- Court: Superior Court of Pennsylvania
- Full case name: Commonwealth of Pennsylvania v. Diane Alice Dent, Walter Watkins
- Citations: 2010 PA Super 47 992 A.2d 190

Case history
- Appealed from: Columbia County Court of Common Pleas

Court membership
- Judges sitting: Kate Ford Elliott, Robert A. Freedberg, Robert E. Colville

Case opinions
- Decision by: Freedberg
- Dissent: Colvill

= Commonwealth v. Dent =

Commonwealth v. Dent, 2010 PA Super 47, 992 A.2d 190 (2010), was a Pennsylvania court case wherein a Columbia County Court ruled that poker was a game of skill not luck, thus not illegal gambling per the state statutes. Later, On April 2, 2010, a Pennsylvania Superior Court overturned the ruling declaring poker to be a game of luck.

==Trial==
In December 2008, Walter Watkins and Diane Dent were charged with 20 counts of violating state statutes against gambling. Pennsylvania law alleged that the defendants "unlawfully allowed persons to collect and assemble for the purpose of unlawful gambling" and "unlawfully solicit or invite any person to visit any unlawful gambling place for the purpose of gambling." Walter Watkins was hosting poker games in his garage, and Diane Dent was serving the role of dealer. The house did not take rake, but players were expected to tip the dealer. The operation was infiltrated by an undercover police officer, who testified at the trial.

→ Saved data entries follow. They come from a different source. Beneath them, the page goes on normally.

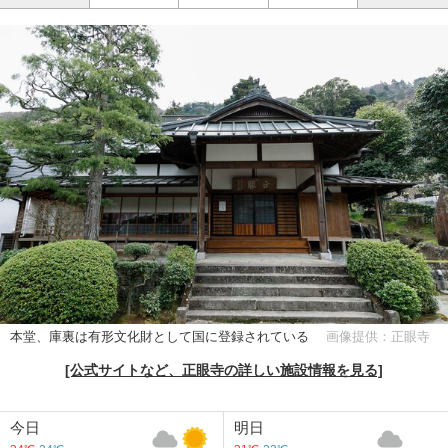
本堂、庫裏は有形文化財として国に登録されている
画像提供：正眼寺
[公式サイトなど、正眼寺の詳しい施設情報を見る]
今日
明日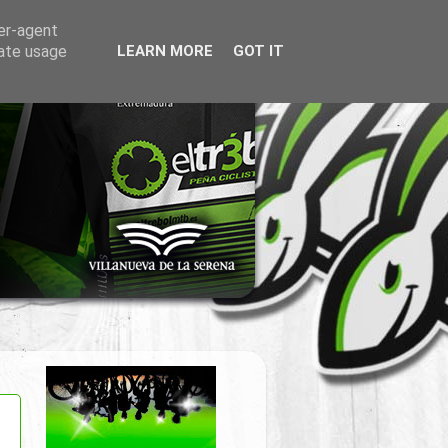
ser-agent
rate usage
LEARN MORE
GOT IT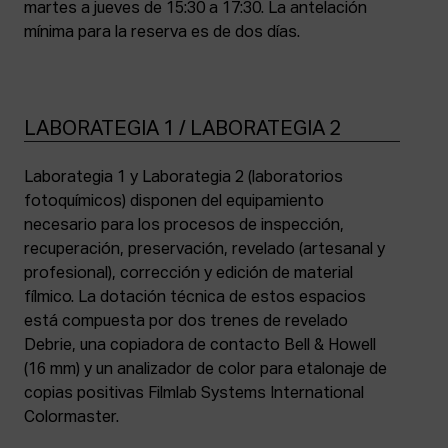
martes a jueves de 15:30 a 17:30. La antelación
mínima para la reserva es de dos días.
LABORATEGIA 1 / LABORATEGIA 2
Laborategia 1 y Laborategia 2 (laboratorios
fotoquímicos) disponen del equipamiento
necesario para los procesos de inspección,
recuperación, preservación, revelado (artesanal y
profesional), corrección y edición de material
fílmico. La dotación técnica de estos espacios
está compuesta por dos trenes de revelado
Debrie, una copiadora de contacto Bell & Howell
(16 mm) y un analizador de color para etalonaje de
copias positivas Filmlab Systems International
Colormaster.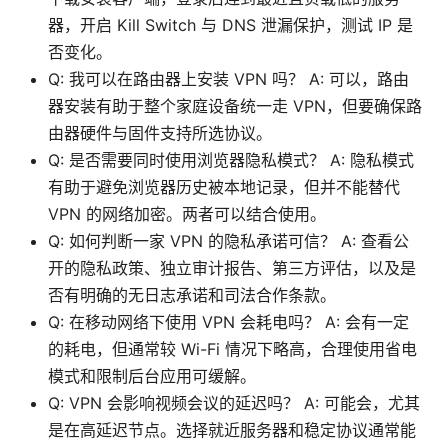
器，开启 Kill Switch 与 DNS 泄漏保护，测试 IP 是
否变化。
Q: 我可以在路由器上安装 VPN 吗？ A: 可以，路由
器安装有助于整个家庭设备统一走 VPN，但要确保路
由器硬件与固件支持所选协议。
Q: 是否需要同时使用浏览器隐私模式？ A: 隐私模式
有助于避免浏览器历史被本地记录，但并不能替代
VPN 的网络加密。两者可以结合使用。
Q: 如何判断一家 VPN 的隐私承诺可信？ A: 查看公
开的隐私政策、独立审计报告、第三方评估，以及是
否有明确的无日志承诺和司法合作条款。
Q: 在移动网络下使用 VPN 会耗电吗？ A: 会有一定
的耗电，但通常较 Wi-Fi 情况下略高，合理使用省电
模式和限制后台应用可缓解。
Q: VPN 会影响视频会议的延迟吗？ A: 可能会，尤其
是在高延迟节点。选择就近服务器和稳定协议通常能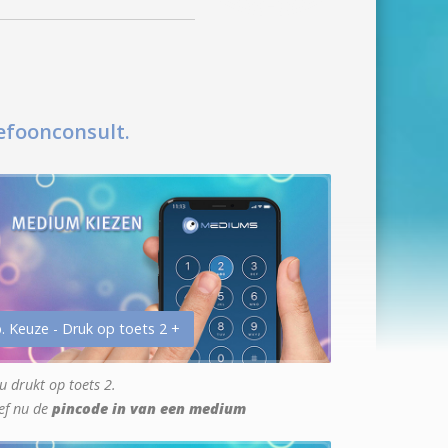
efoonconsult.
. Keuze - Druk op toets 2 +
u drukt op toets 2.
ef nu de
pincode in van een medium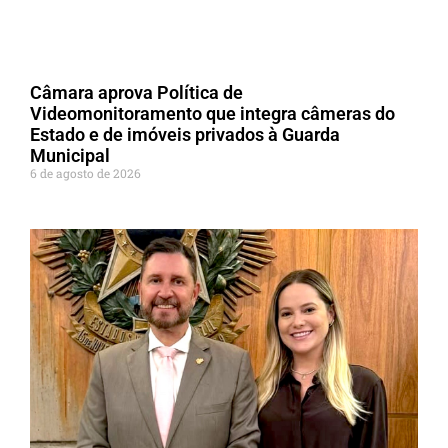
Câmara aprova Política de
Videomonitoramento que integra câmeras do
Estado e de imóveis privados à Guarda
Municipal
6 de agosto de 2026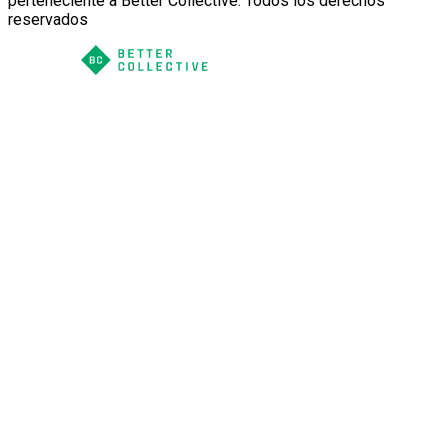
perteneciente a Better Collective. Todos los derechos
reservados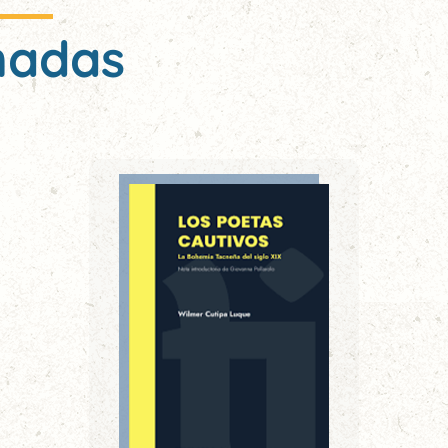
nadas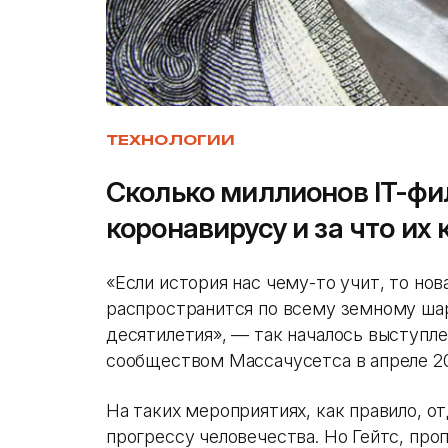
ТЕХНОЛОГИИ
Сколько миллионов IT-ф
коронавирусу и за что их
«Если история нас чему-то учит, то но
распространится по всему земному ша
десятилетия», — так началось выступле
сообществом Массачусетса в апреле 20
На таких мероприятиях, как правило, 
прогрессу человечества. Но Гейтс, проп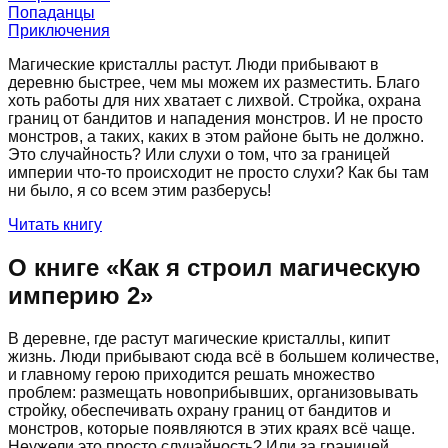
Попаданцы
Приключения
Магические кристаллы растут. Люди прибывают в
деревню быстрее, чем мы можем их разместить. Благо
хоть работы для них хватает с лихвой. Стройка, охрана
границ от бандитов и нападения монстров. И не просто
монстров, а таких, каких в этом районе быть не должно.
Это случайность? Или слухи о том, что за границей
империи что-то происходит не просто слухи? Как бы там
ни было, я со всем этим разберусь!
Читать книгу
О книге «
Как я строил магическую
империю 2
»
В деревне, где растут магические кристаллы, кипит
жизнь. Люди прибывают сюда всё в большем количестве,
и главному герою приходится решать множество
проблем: размещать новоприбывших, организовывать
стройку, обеспечивать охрану границ от бандитов и
монстров, которые появляются в этих краях всё чаще.
Неужели это просто случайность? Или за границей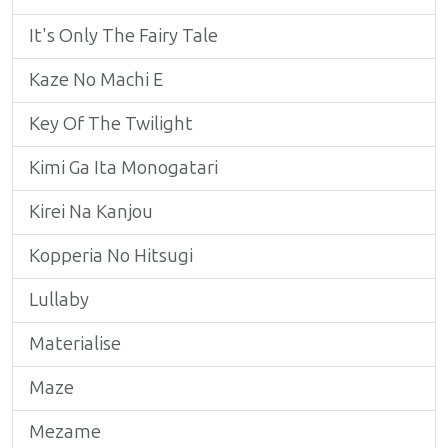
It's Only The Fairy Tale
Kaze No Machi E
Key Of The Twilight
Kimi Ga Ita Monogatari
Kirei Na Kanjou
Kopperia No Hitsugi
Lullaby
Materialise
Maze
Mezame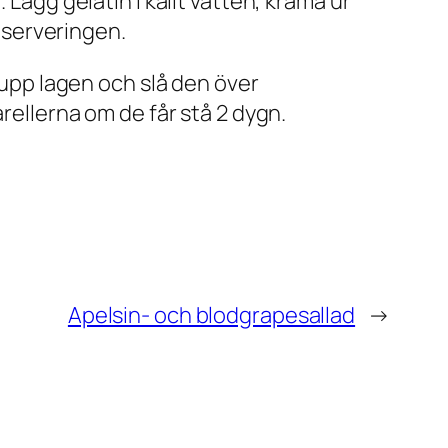
 Lägg gelatin i kallt vatten, krama ur
d serveringen.
 upp lagen och slå den över
arellerna om de får stå 2 dygn.
Apelsin- och blodgrapesallad
→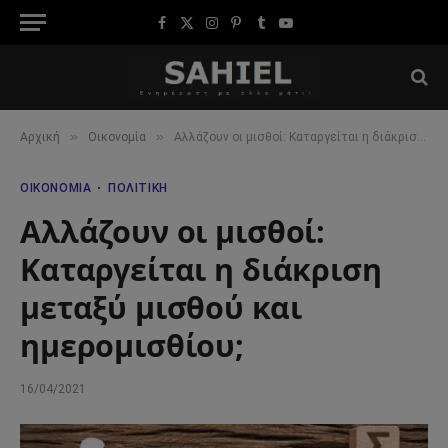
Facebook
X
Instagram
Pinterest
Tumblr
YouTube
(Twitter)
»
»
Αρχική
Οικονομία
Αλλάζουν οι μισθοί: Καταργείται η διάκριση μεταξύ μισθού και ημερομισθίου;
ΟΙΚΟΝΟΜΊΑ
ΠΟΛΙΤΙΚΉ
Αλλάζουν οι μισθοί:
Καταργείται η διάκριση
μεταξύ μισθού και
ημερομισθίου;
16/04/2021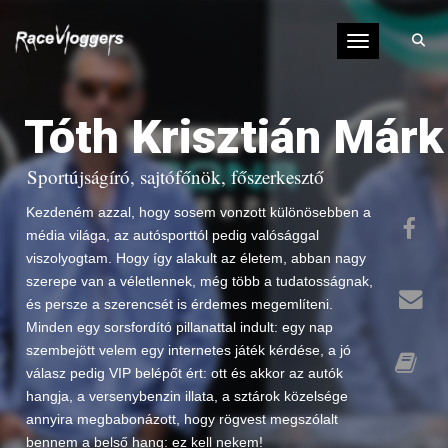
Toggle navigati
Tóth Krisztián Márk
Sportújságíró, sajtófőnök, főszerkesztő
Kezdeném azzal, hogy sosem vonzott különösebben a
média világa, az autósporttól pedig valósággal
viszolyogtam. Hogy így alakult az életem, abban nagy
szerepe van a véletlennek, még több a tudatosságnak,
és persze a szerencsét is érdemes megemlíteni.
Minden egy sorsfordító pillanattal indult: egy nap
szembejött velem egy internetes játék kérdése, a jó
válasz pedig VIP belépőt ért: ott és akkor az autók
hangja, a versenybenzin illata, a sztárok közelsége
annyira megbabonázott, hogy rögvest megszólalt
bennem a belső hang: ez kell nekem!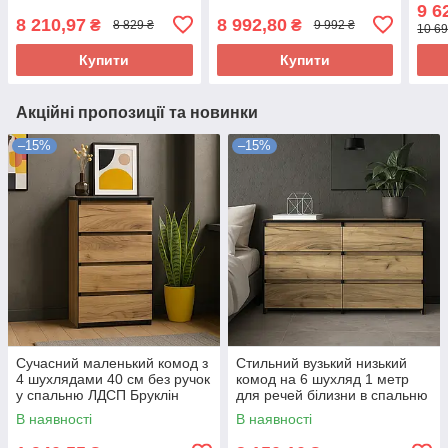
речей білизни модерн у
білизни та речей у
для 
9 6
спальню ЛДСП Бергамо
спальню кімнату Тео
спал
8 210,97
8 992,80
₴
₴
8 829 ₴
9 992 ₴
10 69
Ліон
Миро-Марк
Світ
Купити
Купити
Акційні пропозиції та новинки
–15%
–15%
Сучасний маленький комод з
Стильний вузький низький
4 шухлядами 40 см без ручок
комод на 6 шухляд 1 метр
у спальню ЛДСП Бруклін
для речей білизни в спальню
Мебель Сервіс дуб крафт
кімнату ЛДСП Бруклін
В наявності
В наявності
золотий
Мебель Сервіс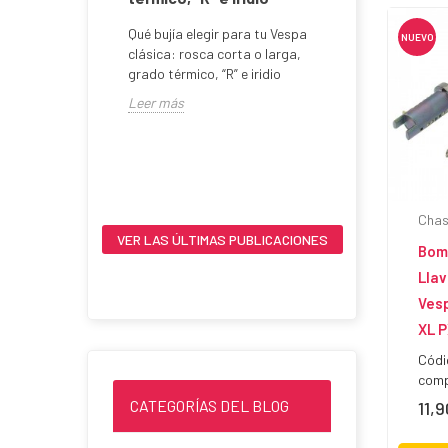
mm / 7
Qué bujía elegir para tu Vespa
 Cilindro
NUEVO
clásica: rosca corta o larga,
arrera de 51
grado térmico, “R” e iridio
tón con...
Encendid
Leer más
AC ò DC e
Encendido E
en Vespa Cl
Leer más
Chas
VER LAS ÚLTIMAS PUBLICACIONES
Bom
Lla
Vesp
XL P
Códi
comp
CATEGORÍAS DEL BLOG
11,
Prec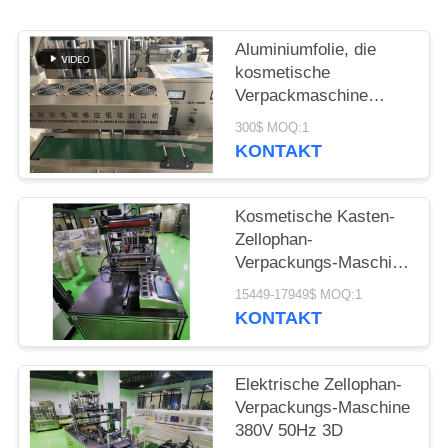
EIN
ZITAT
Aluminiumfolie, die
kosmetische
Verpackmaschine
SITEMAP
0.7mpa versiegelt
300$ MOQ:1
KONTAKT
PRIVACY
POLICY
Kosmetische Kasten-
Zellophan-
Verpackungs-Maschine
des Kondom-48KW
15449-17949$ MOQ:1
KONTAKT
Elektrische Zellophan-
Verpackungs-Maschine
380V 50Hz 3D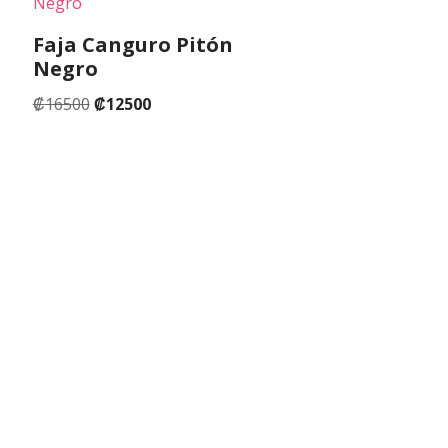
Faja Canguro Pitón
Negro
₡
16500
₡
12500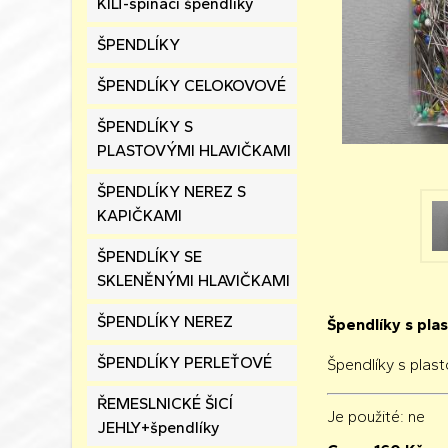
KILT-spínací špendlíky
ŠPENDLÍKY
ŠPENDLÍKY CELOKOVOVÉ
ŠPENDLÍKY S
PLASTOVÝMI HLAVIČKAMI
ŠPENDLÍKY NEREZ S
KAPIČKAMI
ŠPENDLÍKY SE
SKLENĚNÝMI HLAVIČKAMI
ŠPENDLÍKY NEREZ
Špendlíky s pla
ŠPENDLÍKY PERLEŤOVÉ
Špendlíky s plas
ŘEMESLNICKÉ ŠICÍ
Je použité
: ne
JEHLY+špendlíky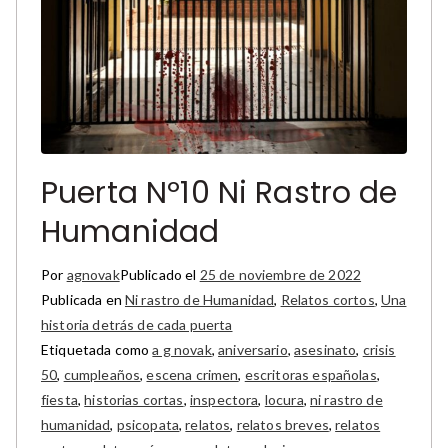
Puerta Nº10 Ni Rastro de
Humanidad
Por
agnovak
Publicado el
25 de noviembre de 2022
Publicada en
Ni rastro de Humanidad
,
Relatos cortos
,
Una
historia detrás de cada puerta
Etiquetada como
a g novak
,
aniversario
,
asesinato
,
crisis
50
,
cumpleaños
,
escena crimen
,
escritoras españolas
,
fiesta
,
historias cortas
,
inspectora
,
locura
,
ni rastro de
humanidad
,
psicopata
,
relatos
,
relatos breves
,
relatos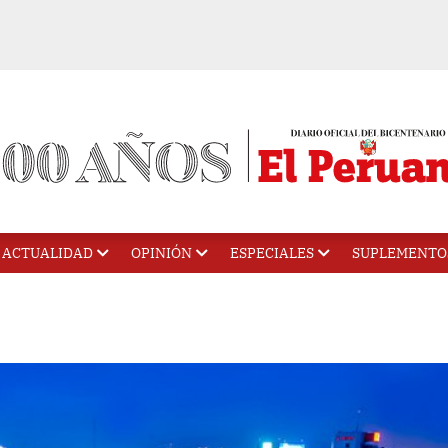
ACTUALIDAD
OPINIÓN
ESPECIALES
SUPLEMENTO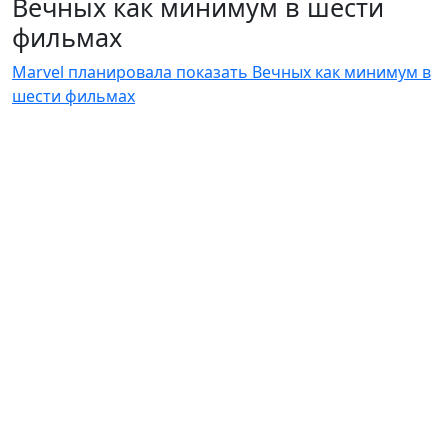
Вечных как минимум в шести
фильмах
Marvel планировала показать Вечных как минимум в
шести фильмах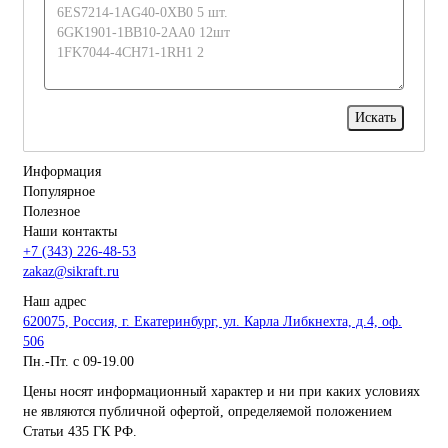
Информация
Популярное
Полезное
Наши контакты
+7 (343) 226-48-53
zakaz@sikraft.ru
Наш адрес
620075, Россия, г. Екатеринбург, ул. Карла Либкнехта, д.4, оф.
506
Пн.-Пт. с 09-19.00
Цены носят информационный характер и ни при каких условиях
не являются публичной офертой, определяемой положением
Статьи 435 ГК РФ.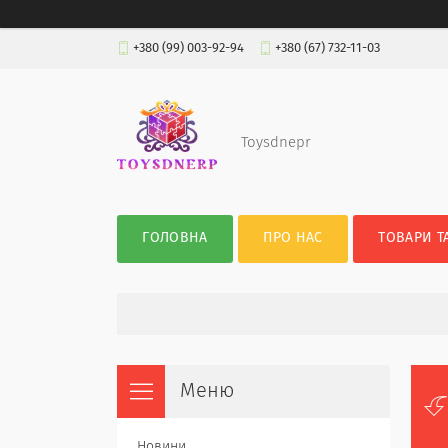
+380 (99) 003-92-94
+380 (67) 732-11-03
Toysdnepr
ГОЛОВНА
ПРО НАС
ТОВАРИ Т
Новини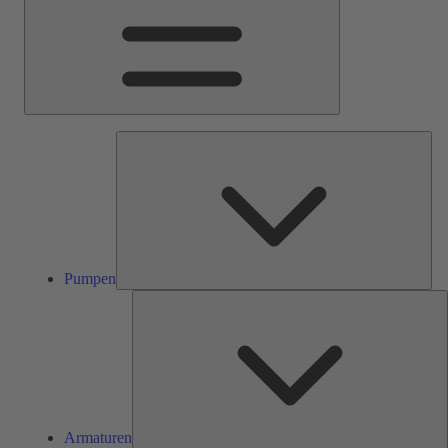
Pum
Pumpen
A
Armaturen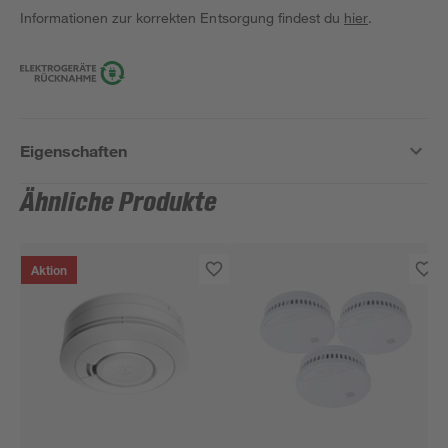
Informationen zur korrekten Entsorgung findest du
hier
.
Eigenschaften
Ähnliche Produkte
Aktion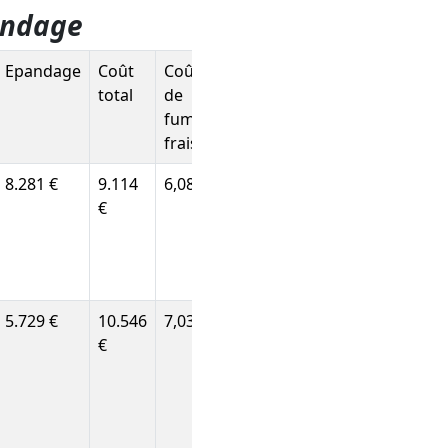
pandage
Epandage
Coût
Coût/m³
total
de
fumier
frais
8.281 €
9.114
6,08 €
€
5.729 €
10.546
7,03 €
€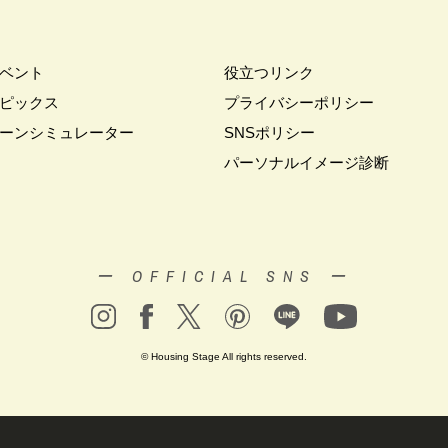
ベント
役立つリンク
ピックス
プライバシーポリシー
ーンシミュレーター
SNSポリシー
パーソナルイメージ診断
ー OFFICIAL SNS ー
© Housing Stage All rights reserved.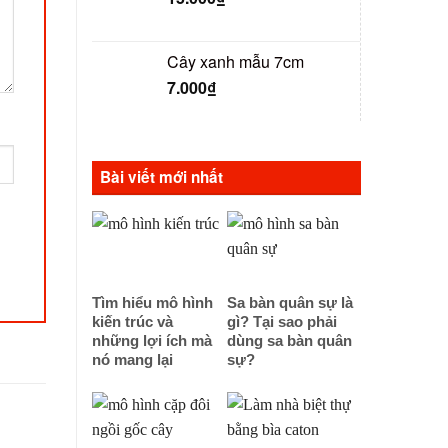
Cây xanh mẫu 7cm
7.000
₫
Bài viết mới nhất
Tìm hiểu mô hình
Sa bàn quân sự là
kiến trúc và
gì? Tại sao phải
những lợi ích mà
dùng sa bàn quân
nó mang lại
sự?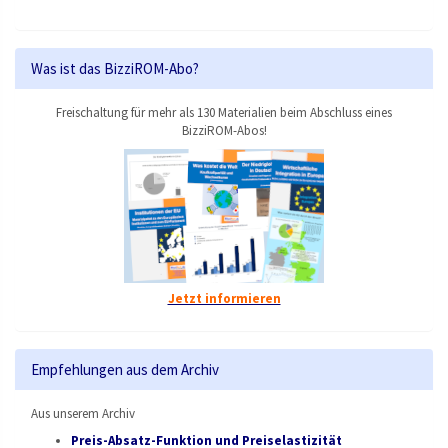
Was ist das BizziROM-Abo?
Freischaltung für mehr als 130 Materialien beim Abschluss eines
BizziROM-Abos!
Jetzt informieren
Empfehlungen aus dem Archiv
Aus unserem Archiv
Preis-Absatz-Funktion und Preiselastizität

Both the state and the defense attorneys agreed to the principal facts in the case, but agreed that the "controlling issue" was whether or not Texas hold 'em is illegal gambling under the state's criminal code. In his opinion, Judge Thomas A. James Jr. determined that the question was if Texas hold 'em is a "game of skill or a game of chance... if chance predominates Texas hold 'em is gambling. If skill predominates, it is not gambling." This interpretation comes from a 1983 state Supreme Court ruling, which said “for a game to constitute gambling, it must be a game where chanced predominates rather than skill.”

In evaluating the case, James discussed the "Dominant Factor Test" that most jurisdictions use in cases dealing with what is and is not gambling. The Dominant Factor Test relies upon four criteria:
1. Participants must have a distinct possibility of exercising skill and must have sufficient data upon which to calculate an informed judgment.
2. Participants must have the opportunity to exercise the skill, and the general class of participants must possess the skill.
3. Skill or the competitors efforts must sufficiently govern the results
4. The standard of skill must be known to the participants, and this standard must govern the results.

In reaching his conclusion, the judge said that there are over 600 books on the subject of poker strategy and that all agree that poker is a game of skill. He quoted Mike Caro's book Secrets of Winning Poker "money flows from the bad players to the good players." He also cited "a number of mathematical studies that link 'poker and economics.'" One study in particular showed that "Beginning poker players rely on big hands and lucky draws. Expert poker players use their skill to minimize their losses on their bad hands and maximize their profits on their big hands."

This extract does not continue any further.